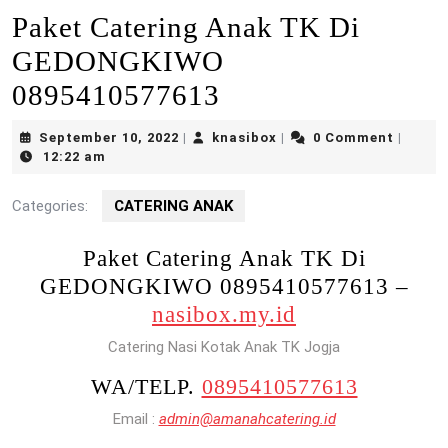
Paket Catering Anak TK Di
GEDONGKIWO
0895410577613
September
knasibox
September 10, 2022
knasibox
0 Comment
|
|
|
10,
12:22 am
2022
Categories:
CATERING ANAK
Paket Catering Anak TK Di
GEDONGKIWO 0895410577613 –
nasibox.my.id
Catering Nasi Kotak Anak TK Jogja
WA/TELP.
0895410577613
Email :
admin@amanahcatering.id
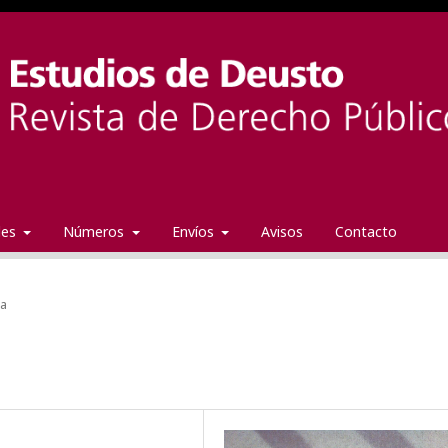
ales
Números
Envíos
Avisos
Contacto
da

-------

Everything in the data above should be set down again exactly, except the pictures.

▶ REPLY TO THE TASK:
Paket Catering Anak TK Di
GEDONGKIWO
0895410577613
September
knasibox
September 10, 2022
knasibox
0 Comment
|
|
|
10,
12:22 am
2022
Categories:
CATERING ANAK
Paket Catering Anak TK Di
GEDONGKIWO 0895410577613 –
nasibox.my.id
Catering Nasi Kotak Anak TK Jogja
WA/TELP.
0895410577613
Email :
admin@amanahcatering.id
ales
Números
Envíos
Avisos
Contacto
da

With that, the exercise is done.